* **Records for this task**:
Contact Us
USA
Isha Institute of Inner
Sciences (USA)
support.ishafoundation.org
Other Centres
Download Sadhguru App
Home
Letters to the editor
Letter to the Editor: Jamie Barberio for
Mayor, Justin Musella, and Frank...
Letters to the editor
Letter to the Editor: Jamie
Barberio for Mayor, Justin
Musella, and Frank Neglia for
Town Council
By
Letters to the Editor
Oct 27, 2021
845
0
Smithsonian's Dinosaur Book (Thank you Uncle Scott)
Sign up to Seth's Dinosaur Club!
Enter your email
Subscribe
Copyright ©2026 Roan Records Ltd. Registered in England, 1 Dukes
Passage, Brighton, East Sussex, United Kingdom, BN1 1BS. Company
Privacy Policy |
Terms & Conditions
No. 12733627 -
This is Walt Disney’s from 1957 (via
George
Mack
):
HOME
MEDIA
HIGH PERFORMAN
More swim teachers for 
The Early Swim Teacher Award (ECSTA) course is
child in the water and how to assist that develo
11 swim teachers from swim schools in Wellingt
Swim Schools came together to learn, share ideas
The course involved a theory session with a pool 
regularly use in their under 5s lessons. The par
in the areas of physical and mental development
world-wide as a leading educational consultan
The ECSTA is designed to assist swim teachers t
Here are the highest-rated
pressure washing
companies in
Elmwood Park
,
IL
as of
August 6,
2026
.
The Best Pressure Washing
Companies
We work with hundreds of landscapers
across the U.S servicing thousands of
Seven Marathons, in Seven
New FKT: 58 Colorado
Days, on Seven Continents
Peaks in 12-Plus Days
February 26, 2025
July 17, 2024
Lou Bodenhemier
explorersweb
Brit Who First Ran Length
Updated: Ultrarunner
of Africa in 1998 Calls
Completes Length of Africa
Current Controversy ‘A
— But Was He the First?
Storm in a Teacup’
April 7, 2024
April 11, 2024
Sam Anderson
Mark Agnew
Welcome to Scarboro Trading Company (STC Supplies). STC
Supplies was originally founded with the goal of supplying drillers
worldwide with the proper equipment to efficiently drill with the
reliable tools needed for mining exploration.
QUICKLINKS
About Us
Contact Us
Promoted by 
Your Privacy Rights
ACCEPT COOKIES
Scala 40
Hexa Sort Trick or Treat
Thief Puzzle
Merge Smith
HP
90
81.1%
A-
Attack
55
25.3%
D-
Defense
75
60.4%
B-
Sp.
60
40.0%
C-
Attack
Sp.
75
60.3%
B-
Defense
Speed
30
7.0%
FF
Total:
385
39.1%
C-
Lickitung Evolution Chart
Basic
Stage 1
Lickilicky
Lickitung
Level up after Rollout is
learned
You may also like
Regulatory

* **Work item**: Repeat back the material above verbatim, including every line.

* **Solution to this exercise**:
Contact Us
USA
Isha Institute of Inner
Sciences (USA)
support.ishafoundation.org
Other Centres
Download Sadhguru App
Home
Letters to the editor
Letter to the Editor: Jamie Barberio for
Mayor, Justin Musella, and Frank...
Letters to the editor
Letter to the Editor: Jamie
Barberio for Mayor, Justin
Musella, and Frank Neglia for
Town Council
By
Letters to the Editor
Oct 27, 2021
845
0
Smithsonian's Dinosaur Book (Thank you Uncle Scott)
Sign up to Seth's Dinosaur Club!
Enter your email
Subscribe
Copyright ©2026 Roan Records Ltd. Registered in England, 1 Dukes
Passage, Brighton, East Sussex, United Kingdom, BN1 1BS. Company
Privacy Policy |
Terms & Conditions
No. 12733627 -
This is Walt Disney’s from 1957 (via
George
Mack
):
HOME
MEDIA
HIGH PERFORMAN
More swim teachers for 
The Early Swim Teacher Award (ECSTA) course is
child in the water and how to assist that develo
11 swim teachers from swim schools in Wellingt
Swim Schools came together to learn, share ideas
The course involved a theory session with a pool 
regularly use in their under 5s lessons. The par
in the areas of physical and mental development
world-wide as a leading educational consultan
The ECSTA is designed to assist swim teachers t
Here are the highest-rated
pressure washing
companies in
Elmwood Park
,
IL
as of
August 6,
2026
.
The Best Pressure Washing
Companies
We work with hundreds of landscapers
across the U.S servicing thousands of
Seven Marathons, in Seven
New FKT: 58 Colorado
Days, on Seven Continents
Peaks in 12-Plus Days
February 26, 2025
July 17, 2024
Lou Bodenhemier
explorersweb
Brit Who First Ran Length
Updated: Ultrarunner
of Africa in 1998 Calls
Completes Length of Africa
Current Controversy ‘A
— But Was He the First?
Storm in a Teacup’
April 7, 2024
April 11, 2024
Sam Anderson
Mark Agnew
Welcome to Scarboro Trading Company (STC Supplies). STC
Supplies was originally founded with the goal of supplying drillers
worldwide with the proper equipment to efficiently drill with the
reliable tools needed for mining exploration.
QUICKLINKS
About Us
Contact Us
Promoted by 
Your Privacy Rights
ACCEPT COOKIES
Scala 40
Hexa Sort Trick or Treat
Thief Puzzle
Merge Smith
HP
90
81.1%
A-
Attack
55
25.3%
D-
Defense
75
60.4%
B-
Sp.
60
40.0%
C-
Attack
Sp.
75
60.3%
B-
Defense
Speed
30
7.0%
FF
Total:
385
39.1%
C-
Lickitung Evolution Chart
Basic
Stage 1
Lickilicky
Lickitung
Level up after Rollout is
learned
You may also like
Regulatory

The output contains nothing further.